Rembang, Politika.co.id – Pemerintah Kabupaten Rembang memastikan masa kerja Pegawai Pemerintah dengan Perjanjian Kerja (PPPK) Tahap 2 akan diperpanjang selama satu tahun. Kepastian tersebut disampaikan langsung oleh Bupati Rembang Harno saat memimpin upacara peringatan Hari Jadi ke-285 Kabupaten Rembang di Alun-Alun Rembang, Senin (27/7/2026).

Pengumuman itu menjadi kabar baik bagi ratusan PPPK Tahap 2 yang masa kontraknya dijadwalkan berakhir pada akhir Agustus hingga awal September 2026. Harno mengatakan pemerintah daerah memutuskan memperpanjang masa kerja mereka sebagai bentuk komitmen menjaga keberlangsungan pelayanan publik di lingkungan Pemkab Rembang.

Dalam arahannya, Harno menegaskan seluruh organisasi perangkat daerah (OPD) tetap harus melakukan evaluasi terhadap kinerja para PPPK. Menurutnya, perpanjangan kontrak harus didasarkan pada kebutuhan instansi sekaligus capaian kinerja masing-masing pegawai.

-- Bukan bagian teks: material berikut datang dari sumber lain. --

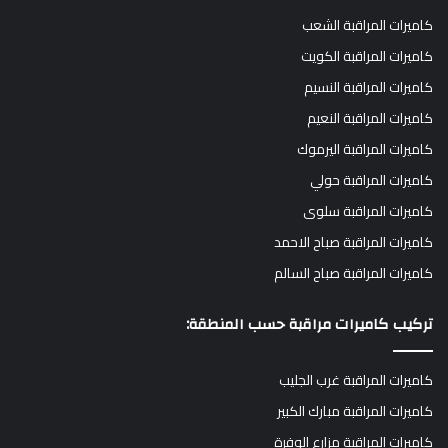
كاميرات المراقبة الشعب
كاميرات المراقبة الكويت
كاميرات المراقبة النسيم
كاميرات المراقبة النعيم
كاميرات المراقبة اليرموك
كاميرات المراقبة حولي
كاميرات المراقبة سلوى
كاميرات المراقبة صباح الاحمد
كاميرات المراقبة صباح السالم
تركيب كاميرات مراقبة حسب المنطقة:
كاميرات المراقبة غرب الجليب
كاميرات المراقبة مبارك الكبير
كاميرات المراقبة مزارع الوفرة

"Semua OPD harus melakukan evaluasi. Pegawai yang bekerja dengan baik dan memang masih dibutuhkan tentu akan diperpanjang," ujar Harno.

Selain evaluasi, Pemkab Rembang juga membuka kemungkinan melakukan penataan ulang penempatan PPPK. Langkah tersebut dimaksudkan agar distribusi pegawai lebih merata sesuai kebutuhan setiap perangkat daerah, sekaligus mengakomodasi pegawai yang menginginkan lokasi kerja lebih dekat dengan tempat tinggalnya.

Harno memastikan kebijakan tersebut akan segera ditindaklanjuti oleh Sekretaris Daerah bersama OPD terkait untuk menyusun mekanisme pelaksanaannya. Meski teknisnya masih disiapkan, ia menegaskan keputusan perpanjangan kontrak telah ditetapkan.

Sementara itu, Pelaksana Tugas (Plt) Kepala Badan Kepegawaian Daerah (BKD) Kabupaten Rembang, Mardi, menjelaskan bahwa kebijakan ini merupakan kelanjutan dari perpanjangan kontrak PPPK Tahap 1 yang telah lebih dulu dilakukan.

Menurutnya, masa kontrak PPPK Tahap 2 memang akan berakhir pada akhir Agustus 2026 sehingga pemerintah daerah memandang perlu memberikan kepastian mengenai keberlanjutan status mereka.

Terkait rencana pemerataan penempatan PPPK, Mardi mengungkapkan BKD telah berkonsultasi dengan Kementerian Pendayagunaan Aparatur Negara dan Reformasi Birokrasi (PAN-RB). Hasil konsultasi tersebut menyebutkan bahwa penataan dapat dilakukan setelah pemerintah daerah menyusun dan mengusulkan peta jabatan, kemudian dilanjutkan dengan usulan pemerataan pegawai.

Ia menambahkan, tidak ada batas waktu khusus untuk proses tersebut. Meski demikian, Pemkab Rembang berupaya mempercepat penyusunan administrasi agar penempatan PPPK dapat lebih sesuai dengan kebutuhan masing-masing perangkat daerah.